Collected data

=====

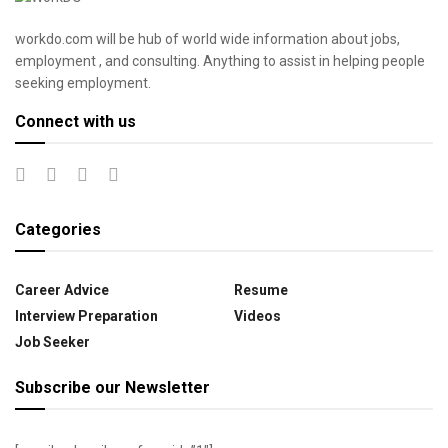
workdo.com will be hub of world wide information about jobs,
employment , and consulting. Anything to assist in helping people
seeking employment.
Connect with us
Categories
Career Advice
Resume
Interview Preparation
Videos
Job Seeker
Subscribe our Newsletter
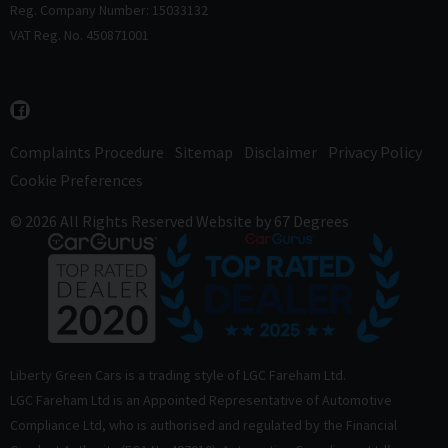
Reg. Company Number: 15033132
VAT Reg. No. 450871001
Complaints Procedure
Sitemap
Disclaimer
Privacy Policy
Cookie Preferences
© 2026 All Rights Reserved
Website by
67 Degrees
Liberty Green Cars is a trading style of LGC Fareham Ltd.
LGC Fareham Ltd is an Appointed Representative of Automotive
Compliance Ltd, who is authorised and regulated by the Financial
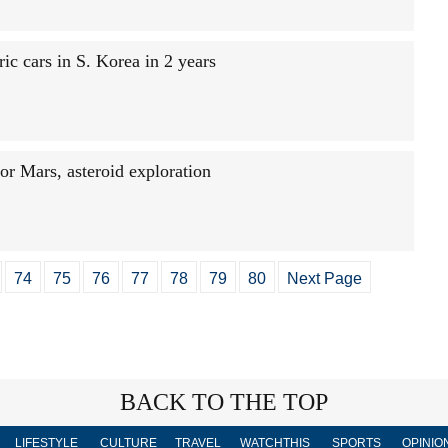
ic cars in S. Korea in 2 years
for Mars, asteroid exploration
74
75
76
77
78
79
80
Next Page
BACK TO THE TOP
LIFESTYLE
CULTURE
TRAVEL
WATCHTHIS
SPORTS
OPINIO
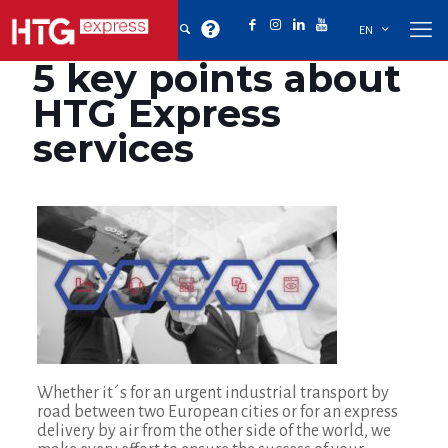
EN
5 key points about
HTG Express
services
Whether it´s for an urgent industrial transport by
road between two European cities or for an express
delivery by air from the other side of the world, we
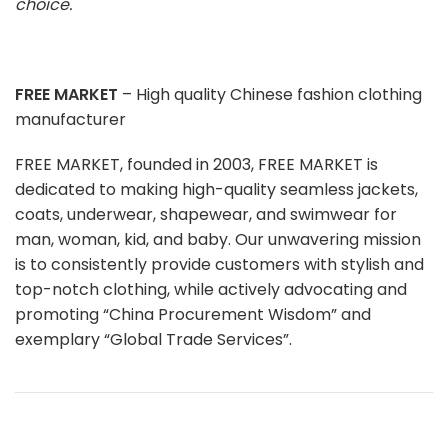
choice.
FREE MARKET
– High quality Chinese fashion clothing
manufacturer
FREE MARKET, founded in 2003, FREE MARKET is
dedicated to making high-quality seamless jackets,
coats, underwear, shapewear, and swimwear for
man, woman, kid, and baby. Our unwavering mission
is to consistently provide customers with stylish and
top-notch clothing, while actively advocating and
promoting “China Procurement Wisdom” and
exemplary “Global Trade Services”.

=====

Quote the data above exactly from the line with "Complaints Procedure" to the line with "man, woman, kid, and", both ends counted, and nothing else. Pictures don't go in.

Complaints Procedure
Sitemap
Disclaimer
Privacy Policy
Cookie Preferences
© 2026 All Rights Reserved
Website by
67 Degrees
Liberty Green Cars is a trading style of LGC Fareham Ltd.
LGC Fareham Ltd is an Appointed Representative of Automotive
Compliance Ltd, who is authorised and regulated by the Financial
ic cars in S. Korea in 2 years
for Mars, asteroid exploration
74
75
76
77
78
79
80
Next Page
BACK TO THE TOP
LIFESTYLE
CULTURE
TRAVEL
WATCHTHIS
SPORTS
OPINIO
EN
5 key points about
HTG Express
services
Whether it´s for an urgent industrial transport by
road between two European cities or for an express
delivery by air from the other side of the world, we
choice.
FREE MARKET
– High quality Chinese fashion clothing
manufacturer
FREE MARKET, founded in 2003, FREE MARKET is
dedicated to making high-quality seamless jackets,
coats, underwear, shapewear, and swimwear for
man, woman, kid, and baby. Our unwavering mission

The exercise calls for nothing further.